Sayag, David; Jacques, David; Thierry, Florence; Castell, Yoann; Aumann, Marcel; Gauthier, Olivier; Wavreille, Vincent; Tselikas, Lambros.
Afiliación
  • Sayag D; ONCOnseil, Unité D'expertise en Oncologie Vétérinaire, 31200 Toulouse, France.
  • Jacques D; Clinique Vétérinaire Occitanie, 31200 Toulouse, France.
  • Thierry F; Clinique Vétérinaire Occitanie, 31200 Toulouse, France.
  • Castell Y; MEPY Système, 31240 Saint-Jean, France.
  • Aumann M; Unité Medecine Interne, Urgences et Soins Intensifs, École Nationale Vétérinaire de Toulouse, 31300 Toulouse, France.
  • Gauthier O; Unité de Chirurgie, Anesthésie, ONIRIS-École Nationale Vétérinaire de Nantes, 44300 Nantes, France.
  • Wavreille V; Vetspecialistes, Service de Chirurgie, 1218 Grand-Saconnex, Switzerland.
  • Tselikas L; Service de Radiologie Interventionnelle, Gustave Roussy Cancer Campus, 94805 Villejuif, France.
Animals (Basel) ; 13(24)2023 Dec 09.
Article en En | MEDLINE | ID: mdl-38136841
ABSTRACT
Image-guided microwave ablation and cementoplasty are minimally invasive techniques that have been used as part of a limb-sparing approach in the treatment of appendicular bone tumors in humans.
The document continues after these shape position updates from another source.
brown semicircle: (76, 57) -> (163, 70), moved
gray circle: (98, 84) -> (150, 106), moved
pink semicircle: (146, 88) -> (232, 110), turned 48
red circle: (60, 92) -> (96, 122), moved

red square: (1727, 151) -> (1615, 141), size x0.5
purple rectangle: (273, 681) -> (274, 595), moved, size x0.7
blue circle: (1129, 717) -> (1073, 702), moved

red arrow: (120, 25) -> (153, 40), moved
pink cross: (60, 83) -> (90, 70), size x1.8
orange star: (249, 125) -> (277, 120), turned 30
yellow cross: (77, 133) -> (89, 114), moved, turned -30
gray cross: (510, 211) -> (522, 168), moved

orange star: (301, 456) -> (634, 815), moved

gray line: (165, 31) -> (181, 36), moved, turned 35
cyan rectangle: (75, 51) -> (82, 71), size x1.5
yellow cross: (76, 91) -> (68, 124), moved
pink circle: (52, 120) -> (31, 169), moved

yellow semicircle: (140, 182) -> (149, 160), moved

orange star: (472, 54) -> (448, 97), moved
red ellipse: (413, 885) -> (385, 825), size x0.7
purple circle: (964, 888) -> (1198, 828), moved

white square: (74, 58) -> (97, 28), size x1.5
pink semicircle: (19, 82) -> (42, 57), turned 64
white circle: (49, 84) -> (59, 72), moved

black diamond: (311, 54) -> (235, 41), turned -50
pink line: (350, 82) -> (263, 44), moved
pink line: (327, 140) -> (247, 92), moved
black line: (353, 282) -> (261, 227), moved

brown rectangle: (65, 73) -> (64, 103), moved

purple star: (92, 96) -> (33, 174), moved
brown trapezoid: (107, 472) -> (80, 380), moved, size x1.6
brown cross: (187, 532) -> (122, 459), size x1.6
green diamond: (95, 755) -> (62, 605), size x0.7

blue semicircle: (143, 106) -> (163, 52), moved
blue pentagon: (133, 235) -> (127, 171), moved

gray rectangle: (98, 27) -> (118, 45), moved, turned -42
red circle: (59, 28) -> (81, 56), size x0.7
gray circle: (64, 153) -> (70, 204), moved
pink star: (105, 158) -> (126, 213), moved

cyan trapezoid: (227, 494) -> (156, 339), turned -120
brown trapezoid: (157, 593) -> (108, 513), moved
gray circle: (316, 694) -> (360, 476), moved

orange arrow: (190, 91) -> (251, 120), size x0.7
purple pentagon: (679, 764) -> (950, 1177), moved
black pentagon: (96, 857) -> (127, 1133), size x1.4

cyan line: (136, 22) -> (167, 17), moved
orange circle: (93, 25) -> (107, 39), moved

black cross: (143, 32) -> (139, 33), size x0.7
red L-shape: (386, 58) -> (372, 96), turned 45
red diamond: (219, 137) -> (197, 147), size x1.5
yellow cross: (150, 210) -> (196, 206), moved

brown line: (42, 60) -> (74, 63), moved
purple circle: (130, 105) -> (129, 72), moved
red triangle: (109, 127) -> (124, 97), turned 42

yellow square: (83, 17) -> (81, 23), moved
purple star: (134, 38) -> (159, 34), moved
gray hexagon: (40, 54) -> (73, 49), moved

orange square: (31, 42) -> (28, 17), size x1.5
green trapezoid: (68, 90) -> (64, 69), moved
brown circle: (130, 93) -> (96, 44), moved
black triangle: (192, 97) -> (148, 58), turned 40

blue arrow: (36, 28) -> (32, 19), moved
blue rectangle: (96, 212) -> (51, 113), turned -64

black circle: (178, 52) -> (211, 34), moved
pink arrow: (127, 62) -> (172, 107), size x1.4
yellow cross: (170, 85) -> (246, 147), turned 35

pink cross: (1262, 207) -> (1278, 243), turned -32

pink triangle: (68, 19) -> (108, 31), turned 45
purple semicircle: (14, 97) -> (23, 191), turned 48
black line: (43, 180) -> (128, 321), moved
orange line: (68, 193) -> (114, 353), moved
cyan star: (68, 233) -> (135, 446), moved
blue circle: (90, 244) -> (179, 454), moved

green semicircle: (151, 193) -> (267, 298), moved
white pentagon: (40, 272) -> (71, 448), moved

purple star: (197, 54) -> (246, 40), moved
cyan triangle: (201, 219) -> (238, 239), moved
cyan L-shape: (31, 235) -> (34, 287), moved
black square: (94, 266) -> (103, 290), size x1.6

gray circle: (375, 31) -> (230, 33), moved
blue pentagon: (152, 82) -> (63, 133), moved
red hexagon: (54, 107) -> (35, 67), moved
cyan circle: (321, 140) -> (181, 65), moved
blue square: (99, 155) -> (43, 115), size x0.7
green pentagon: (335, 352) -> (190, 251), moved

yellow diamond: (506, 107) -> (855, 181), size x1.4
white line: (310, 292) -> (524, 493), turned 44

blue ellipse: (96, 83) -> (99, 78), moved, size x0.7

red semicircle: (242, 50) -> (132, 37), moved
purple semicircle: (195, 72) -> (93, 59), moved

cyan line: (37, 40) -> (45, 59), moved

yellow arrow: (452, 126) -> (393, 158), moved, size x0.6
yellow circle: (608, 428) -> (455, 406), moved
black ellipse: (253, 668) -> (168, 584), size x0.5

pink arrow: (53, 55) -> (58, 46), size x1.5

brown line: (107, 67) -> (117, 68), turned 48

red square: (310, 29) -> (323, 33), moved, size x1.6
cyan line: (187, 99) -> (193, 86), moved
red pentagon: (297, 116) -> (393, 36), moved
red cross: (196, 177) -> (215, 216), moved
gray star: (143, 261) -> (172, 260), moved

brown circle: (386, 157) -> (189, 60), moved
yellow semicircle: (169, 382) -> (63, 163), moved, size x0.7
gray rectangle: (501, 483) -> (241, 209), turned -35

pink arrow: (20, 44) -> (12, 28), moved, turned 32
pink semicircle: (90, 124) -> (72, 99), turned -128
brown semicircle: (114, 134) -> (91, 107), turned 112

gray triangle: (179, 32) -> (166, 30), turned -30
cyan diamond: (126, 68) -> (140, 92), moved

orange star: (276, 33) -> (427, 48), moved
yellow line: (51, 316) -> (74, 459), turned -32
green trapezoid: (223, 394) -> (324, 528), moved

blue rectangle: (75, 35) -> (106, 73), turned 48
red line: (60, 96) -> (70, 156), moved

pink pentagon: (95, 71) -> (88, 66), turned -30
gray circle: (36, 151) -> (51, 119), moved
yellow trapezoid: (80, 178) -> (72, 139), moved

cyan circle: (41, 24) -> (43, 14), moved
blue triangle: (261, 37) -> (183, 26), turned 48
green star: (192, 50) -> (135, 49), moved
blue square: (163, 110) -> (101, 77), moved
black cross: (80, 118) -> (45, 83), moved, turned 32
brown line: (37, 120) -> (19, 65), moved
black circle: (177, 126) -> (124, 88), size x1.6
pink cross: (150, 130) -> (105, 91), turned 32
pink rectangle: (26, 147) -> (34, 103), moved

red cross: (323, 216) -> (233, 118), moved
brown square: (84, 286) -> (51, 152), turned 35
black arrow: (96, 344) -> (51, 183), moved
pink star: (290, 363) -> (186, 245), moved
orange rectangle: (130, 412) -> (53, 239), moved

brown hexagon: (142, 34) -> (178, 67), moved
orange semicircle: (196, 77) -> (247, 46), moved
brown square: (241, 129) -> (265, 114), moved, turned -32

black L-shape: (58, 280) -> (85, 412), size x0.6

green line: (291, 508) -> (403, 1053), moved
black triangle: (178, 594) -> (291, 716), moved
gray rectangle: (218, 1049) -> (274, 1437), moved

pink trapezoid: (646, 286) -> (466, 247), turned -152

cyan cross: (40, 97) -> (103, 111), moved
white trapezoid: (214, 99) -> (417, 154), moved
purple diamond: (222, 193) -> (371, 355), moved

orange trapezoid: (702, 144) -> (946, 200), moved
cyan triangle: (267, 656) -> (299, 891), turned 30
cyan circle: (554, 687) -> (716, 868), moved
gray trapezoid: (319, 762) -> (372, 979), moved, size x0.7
The objective of this case report was to describe the feasibility and result of microwave ablation (MWA) and cementoplasty in a dog with stage-1 osteoblastic appendicular osteosarcoma of the right distal radius. A microwave antenna was inserted in the osteolytic area using computed tomography (CT) guidance. Three ablation cycles of 5 min at 60 watts were performed. Immediately after the MWA procedure, a tricalcium phosphate-based cement was injected through the bone trocar to consolidate the ablated zone. Adjuvant chemotherapy with six sessions of carboplatin was performed, without major complication. Response to the treatment was evaluated according to RECIST criteria every 6 weeks. Twenty-four hours after MWA, the dog was pain-free and had excellent mobility. Based on CT measurements, a reduction of the size of the lytic area was observed at the 2-month and at the 7-month follow-up (from 13% to 25% of the longest diameter), classified as stable disease according to RECIST criteria. The dog died 18 months after the initial diagnosis due to distant metastases.